Questo positivo collaudo delle proprie capacità contribuisce a fargli superare più agevolmente i naturali disagi e sentimenti d’inadeguatezza e inferiorità propri dell’infanzia.

Se, però, non è sostenuto da influenze educative corrette, questo collaudo spesso diventa un fattore di squilibrio evolutivo che può stabilizzarsi fino a diventare definitivo.

Può, per esempio, portare il bambino, e poi il giovane, a considerarsi il soggetto che si differenzia e condiziona e, di conseguenza, a porsi in una posizione di superiorità che impedisce di vivere rapporti paritari, e quindi produttivi, con l’ambiente. o a privilegiare i settori nei quali può prevalere, che permettono una posizione più rassicurante nei confronti dell’ambiente, ma gli fanno evitare situazioni più impegnative nelle quali non dispone di un vantaggio iniziale, e così trascurare altre possibilità di auto valorizzazione. Inoltre, il talento può far valere queste pretese nello sport, mentre gli altri campi, specie se culturalmente più evoluti, gli procurano reazioni che chi non conosce le proprie giuste misure ha difficoltà a sostenere.

In questo periodo, la posizione della famiglia lo può predisporre a molti atteggiamenti che diventeranno stabili nella vita adulta. Per esempio, un clima familiare che lo sopravvaluta e lo libera da ogni problema, dovere e incombenza perché si dedichi totalmente allo sport, non lo allena a fare da solo e lo predispone a essere insicuro e sempre dipendente.

Un clima che usa “metodi duri” o lo sottovaluta per stimolarlo a reagire, mette in dubbio le sue capacità, lo sconsiglia a mettersi alla prova e ad avventurarsi dove lo potrebbe portare l’ingegno per paura di fallire. E quindi lo porta a non sperimentarsi e tentare il nuovo, e lo dispone a essere un adulto privo di coraggio e un esecutore che si limiterà a eseguire.

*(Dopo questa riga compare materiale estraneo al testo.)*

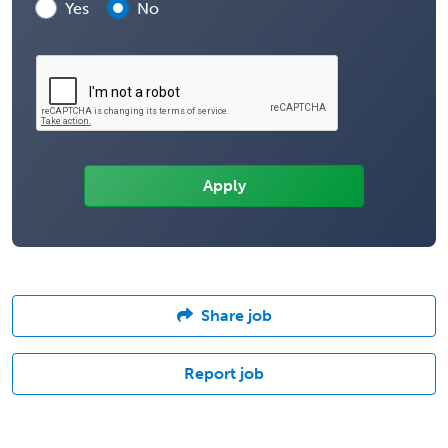
Yes
No
Share job
Report job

Uno che gli erige intorno un fortino perché nessuno lo possa disturbare nel percorso verso la gloria, lo giustifica sempre, attribuisce i suoi insuccessi alla cattiveria e all’incapacità degli altri e gli impedisce lo sviluppo di rapporti costruttivi con l’ambiente, lo abitua a difendersi, e quindi a non acquisirne i contributi, e a manipolare la realtà a proprio vantaggio piuttosto che a farla evolvere.

Infine, uno che prospetta solo traguardi prestigiosi, oltre che portarlo a subire sconfitte che non sa tollerare, lo obbliga a misurarsi sempre e a voler prevalere, e così a perdere i contributi degli altri in un periodo in cui il bambino ha, invece, necessità di imparare da tutti.

In un clima famigliare armonico, nel quale prevale un orientamento positivo nei confronti dell’ambiente, i rapporti sono fondati sul riconoscimento reciproco, le valutazioni sono obiettive e si lascia spazio all’iniziativa, invece, sviluppa un orientamento positivo con l’esterno, e struttura lo stile di vita su un miglior equilibrio personale e sulla capacità di valutare in modo realistico le proprie forze e le difficoltà che deve affrontare.